= Beginning of Section =

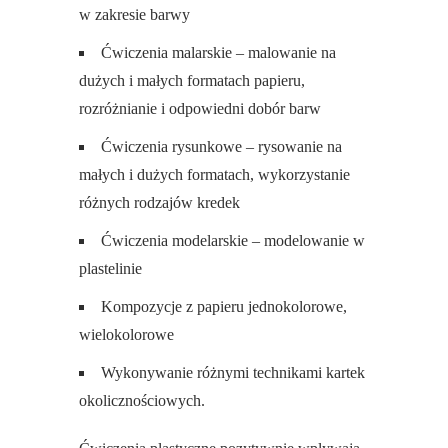
w zakresie barwy
Ćwiczenia malarskie – malowanie na
dużych i małych formatach papieru,
rozróżnianie i odpowiedni dobór barw
Ćwiczenia rysunkowe – rysowanie na
małych i dużych formatach, wykorzystanie
różnych rodzajów kredek
Ćwiczenia modelarskie – modelowanie w
plastelinie
Kompozycje z papieru jednokolorowe,
wielokolorowe
Wykonywanie różnymi technikami kartek
okolicznościowych.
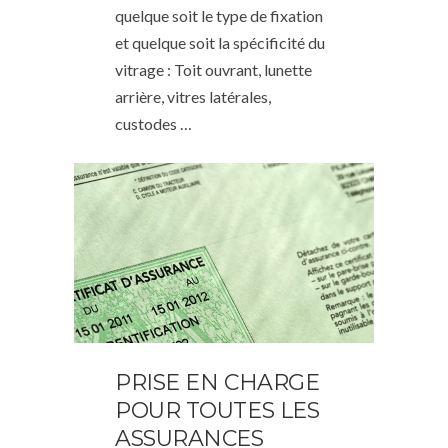
quelque soit le type de fixation
et quelque soit la spécificité du
vitrage : Toit ouvrant, lunette
arrière, vitres latérales,
custodes …
PRISE EN CHARGE
POUR TOUTES LES
ASSURANCES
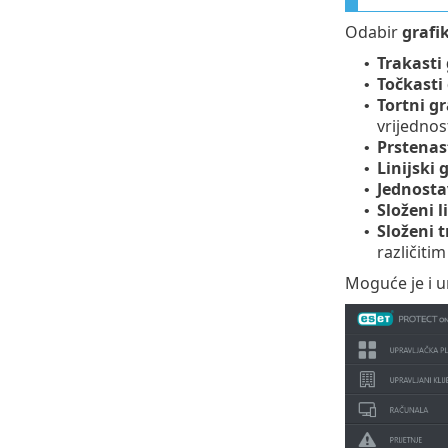
Odabir
grafi
Trakasti
•
Točkasti
•
Tortni g
•
vrijednost
Prstenas
•
Linijski
•
Jednosta
•
Složeni l
•
Složeni t
•
različiti
Moguće je i u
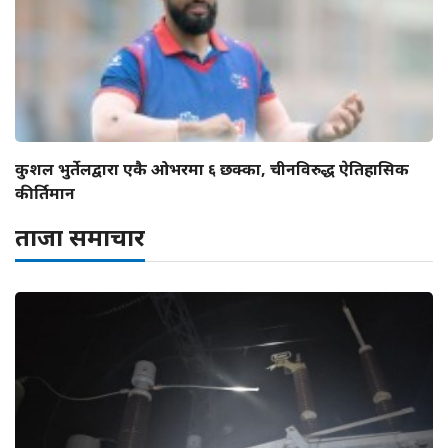
कुशल भुर्तेलद्वारा एकै ओभरमा ६ छक्का, चीनविरुद्ध ऐतिहासिक
कीर्तिमान
ताजा समाचार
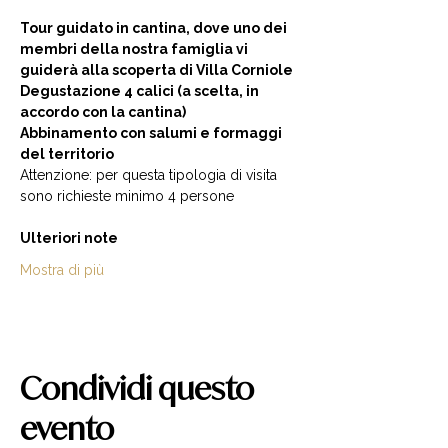
Tour guidato in cantina, dove uno dei 
membri della nostra famiglia vi 
guiderà alla scoperta di Villa Corniole  
Degustazione 4 calici (a scelta, in 
accordo con la cantina) 
Abbinamento con salumi e formaggi 
del territorio  
Attenzione: per questa tipologia di visita 
sono richieste minimo 4 persone  
Ulteriori note
Mostra di più
Condividi questo
evento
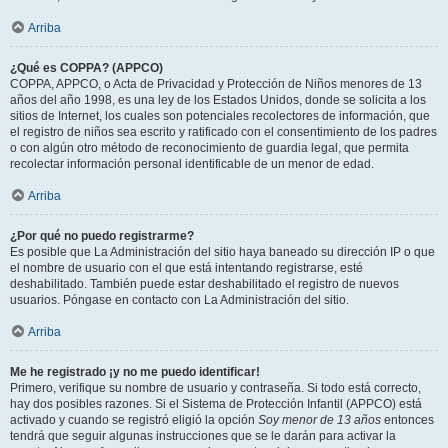
Arriba
¿Qué es COPPA? (APPCO)
COPPA, APPCO, o Acta de Privacidad y Protección de Niños menores de 13
años del año 1998, es una ley de los Estados Unidos, donde se solicita a los
sitios de Internet, los cuales son potenciales recolectores de información, que
el registro de niños sea escrito y ratificado con el consentimiento de los padres
o con algún otro método de reconocimiento de guardia legal, que permita
recolectar información personal identificable de un menor de edad.
Arriba
¿Por qué no puedo registrarme?
Es posible que La Administración del sitio haya baneado su dirección IP o que
el nombre de usuario con el que está intentando registrarse, esté
deshabilitado. También puede estar deshabilitado el registro de nuevos
usuarios. Póngase en contacto con La Administración del sitio.
Arriba
Me he registrado ¡y no me puedo identificar!
Primero, verifique su nombre de usuario y contraseña. Si todo está correcto,
hay dos posibles razones. Si el Sistema de Protección Infantil (APPCO) está
activado y cuando se registró eligió la opción
Soy menor de 13 años
entonces
tendrá que seguir algunas instrucciones que se le darán para activar la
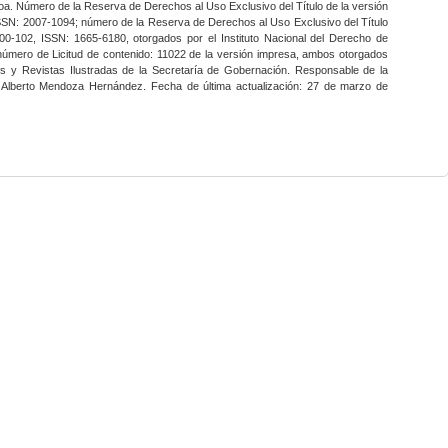
a. Número de la Reserva de Derechos al Uso Exclusivo del Título de la versión
SSN: 2007-1094; número de la Reserva de Derechos al Uso Exclusivo del Título
0-102, ISSN: 1665-6180, otorgados por el Instituto Nacional del Derecho de
 número de Licitud de contenido: 11022 de la versión impresa, ambos otorgados
nes y Revistas Ilustradas de la Secretaría de Gobernación. Responsable de la
o Alberto Mendoza Hernández. Fecha de última actualización: 27 de marzo de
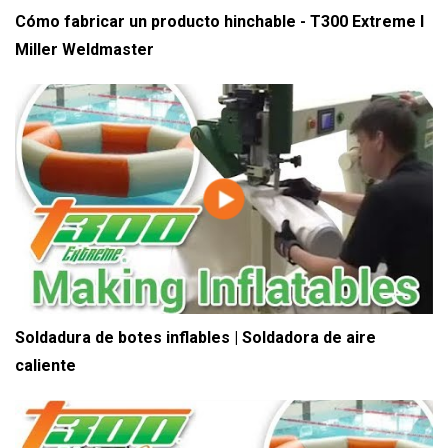
Cómo fabricar un producto hinchable - T300 Extreme I
Miller Weldmaster
Soldadura de botes inflables | Soldadora de aire
caliente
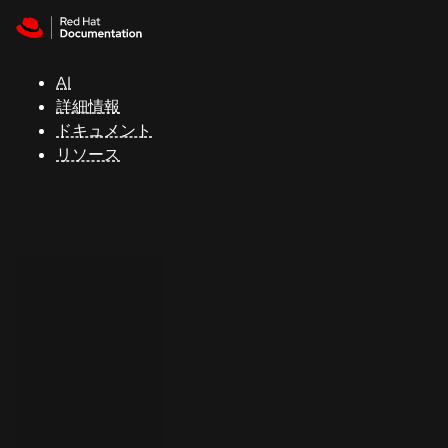
Skip to navigation
Skip to content
サ
ポ
ー
AI
ト
詳細情報
ドキュメント
リソース
コ
ン
ソ
ー
ル
開
発
者
ト
ラ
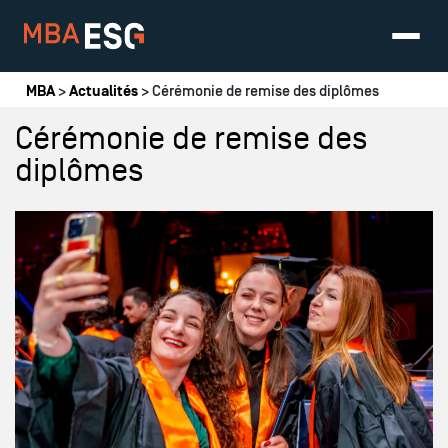
Vous êtes ici
MBA
>
Actualités
> Cérémonie de remise des diplômes
Cérémonie de remise des
diplômes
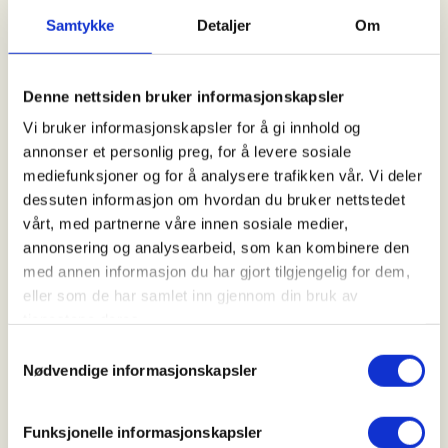
Samtykke
Detaljer
Om
Arrangør
Tønsberg og omegns JFF
Denne nettsiden bruker informasjonskapsler
Vi bruker informasjonskapsler for å gi innhold og
annonser et personlig preg, for å levere sosiale
Kontaktperson
mediefunksjoner og for å analysere trafikken vår. Vi deler
dessuten informasjon om hvordan du bruker nettstedet
https://41551263
vårt, med partnerne våre innen sosiale medier,
tore.gullik.dokken@gmail.com
annonsering og analysearbeid, som kan kombinere den
med annen informasjon du har gjort tilgjengelig for dem,
Vil du være med på duejakt i områdene rundt
eller som de har samlet inn gjennom din bruk av
Tønsberg? Vi har instruktører som tar med en liten
tjenestene deres.
gruppe på jakt etter duer i skogs- og
Samtykkevalg
landbruksområdene som finnes rundt byen. Både av
Nødvendige informasjonskapsler
hensyn til sikkerheten og at du har grunnleggende
skyteferdigheter, ønsker vi at du har deltatt på
Funksjonelle informasjonskapsler
noen av skytekveldene våre i løpet av sommeren.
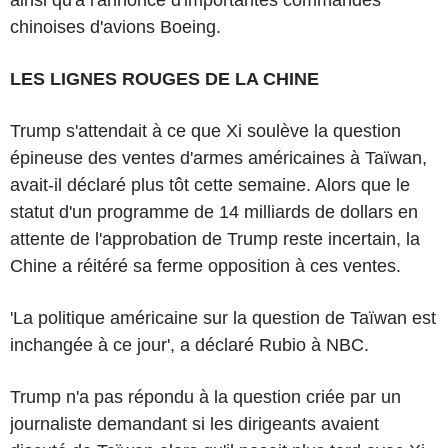
chinoises d'avions Boeing.
LES LIGNES ROUGES DE LA CHINE
Trump s'attendait à ce que Xi soulève la question
épineuse des ventes d'armes américaines à Taïwan,
avait-il déclaré plus tôt cette semaine. Alors que le
statut d'un programme de 14 milliards de dollars en
attente de l'approbation de Trump reste incertain, la
Chine a réitéré sa ferme opposition à ces ventes.
'La politique américaine sur la question de Taïwan est
inchangée à ce jour', a déclaré Rubio à NBC.
Trump n'a pas répondu à la question criée par un
journaliste demandant si les dirigeants avaient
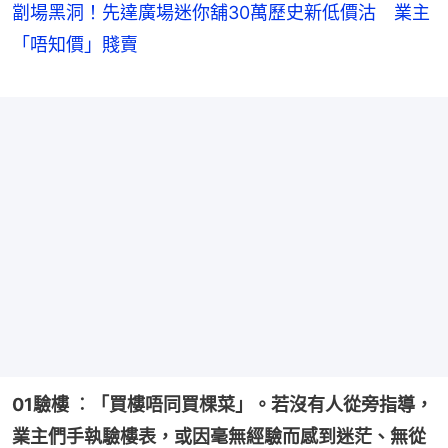
劏場黑洞！先達廣場迷你舖30萬歷史新低價沽 業主
「唔知價」賤賣
01驗樓 ︰「買樓唔同買棵菜」。若沒有人從旁指導，
業主們手執驗樓表，或因毫無經驗而感到迷茫、無從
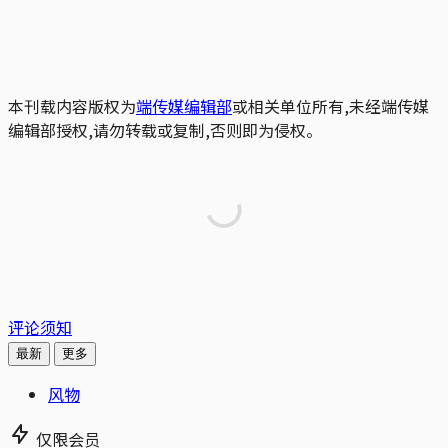
本刊载内容版权为
端传媒编辑部
或相关单位所有,未经端传媒
编辑部授权,请勿转载或复制,否则即为侵权。
评论须知
最新
更多
风物
仅限会员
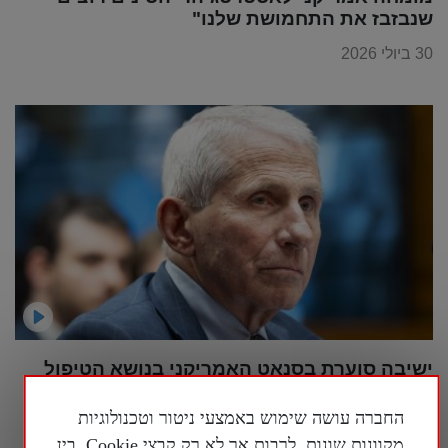
שנבזבז את התחמושת שלנו"
30 ביולי 2026
ישיבה סוערת בסנאט האמריקני בנושא הטיפול
בקורונה, ד"ר פאוצ'י טען לזכות השתיקה
החברה עושה שימוש באמצעי ניטור וטכנולוגיות
30 ביולי 2026
מקוונות שונות, לרבות אך לא רק קבצי Cookie, בין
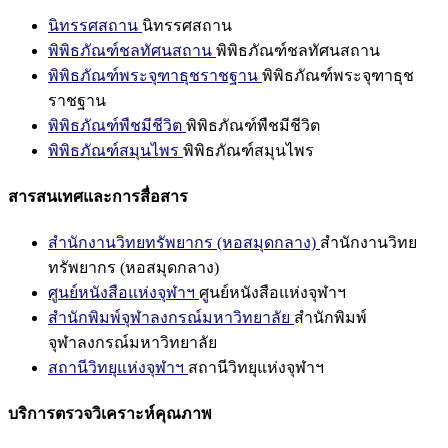
นิทรรศสถาน
นิทรรศสถาน
พิพิธภัณฑ์ชลทัศนสถาน
พิพิธภัณฑ์ชลทัศนสถาน
พิพิธภัณฑ์พระจุฑาธุชราชฐาน
พิพิธภัณฑ์พระจุฑาธุช
ราชฐาน
พิพิธภัณฑ์พืชมีชีวิต
พิพิธภัณฑ์พืชมีชีวิต
พิพิธภัณฑ์สมุนไพร
พิพิธภัณฑ์สมุนไพร
สารสนเทศและการสื่อสาร
สำนักงานวิทยทรัพยากร (หอสมุดกลาง)
สำนักงานวิทย
ทรัพยากร (หอสมุดกลาง)
ศูนย์หนังสือแห่งจุฬาฯ
ศูนย์หนังสือแห่งจุฬาฯ
สำนักพิมพ์จุฬาลงกรณ์มหาวิทยาลัย
สำนักพิมพ์
จุฬาลงกรณ์มหาวิทยาลัย
สถานีวิทยุแห่งจุฬาฯ
สถานีวิทยุแห่งจุฬาฯ
บริการตรวจวิเคราะห์คุณภาพ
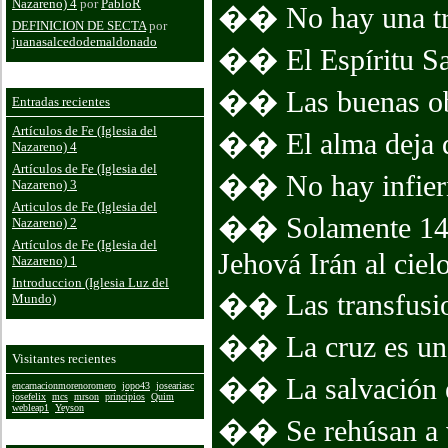
Nazareno) 4
por
PabloR
�� No hay una tr
DEFINICION DE SECTA
por
juanasalcedodemaldonado
�� El Espíritu San
�� Las buenas obra
Entradas recientes
Artículos de Fe (Iglesia del
�� El alma deja de
Nazareno) 4
Artículos de Fe (Iglesia del
�� No hay infier
Nazareno) 3
Articulos de Fe (Iglesia del
�� Solamente 144.
Nazareno) 2
Artículos de Fe (Iglesia del
Jehová Irán al cielo
Nazareno) 1
Introduccion (Iglesia Luz del
�� Las transfusio
Mundo)
�� La cruz es un 
Visitantes recientes
�� La salvación e
encarnacionmorenoromero
jopo43
joseariasc
josefelix
mcs
mrson
principios
Quim
webleap1
Yeyson
�� Se rehúsan a vo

= End of Section =

_DIRECTIONS_: Report how many lines in the listing above include the word "มหาว". Give nothing but the number.

_EXPECTED ANSWER_: 2